Task directions: Take the material below and reproduce, word for word, only the lines from the line with "posted on July 15, 2013" through the line with "Modifiers (The Two-Letter Codes) in".

◇ ◇ ◇ ◇

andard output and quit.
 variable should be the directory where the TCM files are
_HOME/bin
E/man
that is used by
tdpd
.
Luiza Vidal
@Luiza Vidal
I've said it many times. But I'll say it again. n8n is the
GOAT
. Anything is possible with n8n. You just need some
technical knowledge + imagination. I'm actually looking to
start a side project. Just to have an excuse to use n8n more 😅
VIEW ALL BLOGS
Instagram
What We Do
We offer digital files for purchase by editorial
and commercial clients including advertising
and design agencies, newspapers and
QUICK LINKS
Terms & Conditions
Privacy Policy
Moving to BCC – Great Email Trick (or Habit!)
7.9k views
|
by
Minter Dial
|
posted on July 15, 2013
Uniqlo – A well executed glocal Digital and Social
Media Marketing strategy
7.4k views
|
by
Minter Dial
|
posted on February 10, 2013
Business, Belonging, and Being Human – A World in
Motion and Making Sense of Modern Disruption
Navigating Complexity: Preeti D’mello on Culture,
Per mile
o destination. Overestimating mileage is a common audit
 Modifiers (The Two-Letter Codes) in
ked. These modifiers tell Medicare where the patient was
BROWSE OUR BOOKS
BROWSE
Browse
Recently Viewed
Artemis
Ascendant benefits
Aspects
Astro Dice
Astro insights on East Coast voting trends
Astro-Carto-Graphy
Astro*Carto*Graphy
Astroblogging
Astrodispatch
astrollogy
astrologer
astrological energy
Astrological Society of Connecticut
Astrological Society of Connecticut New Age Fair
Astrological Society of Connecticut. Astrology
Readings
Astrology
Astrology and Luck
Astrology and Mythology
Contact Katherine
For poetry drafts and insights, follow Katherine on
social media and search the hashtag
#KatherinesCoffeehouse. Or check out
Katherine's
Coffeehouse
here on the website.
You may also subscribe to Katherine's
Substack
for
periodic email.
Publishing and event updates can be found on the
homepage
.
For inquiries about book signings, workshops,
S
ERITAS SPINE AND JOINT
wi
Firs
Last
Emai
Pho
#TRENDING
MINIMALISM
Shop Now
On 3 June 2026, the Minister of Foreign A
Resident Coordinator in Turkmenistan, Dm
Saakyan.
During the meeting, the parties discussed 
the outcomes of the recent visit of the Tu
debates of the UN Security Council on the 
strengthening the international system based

◇ ◇ ◇ ◇

Exercise solution:
posted on July 15, 2013
Uniqlo – A well executed glocal Digital and Social
Media Marketing strategy
7.4k views
|
by
Minter Dial
|
posted on February 10, 2013
Business, Belonging, and Being Human – A World in
Motion and Making Sense of Modern Disruption
Navigating Complexity: Preeti D’mello on Culture,
Per mile
o destination. Overestimating mileage is a common audit
 Modifiers (The Two-Letter Codes) in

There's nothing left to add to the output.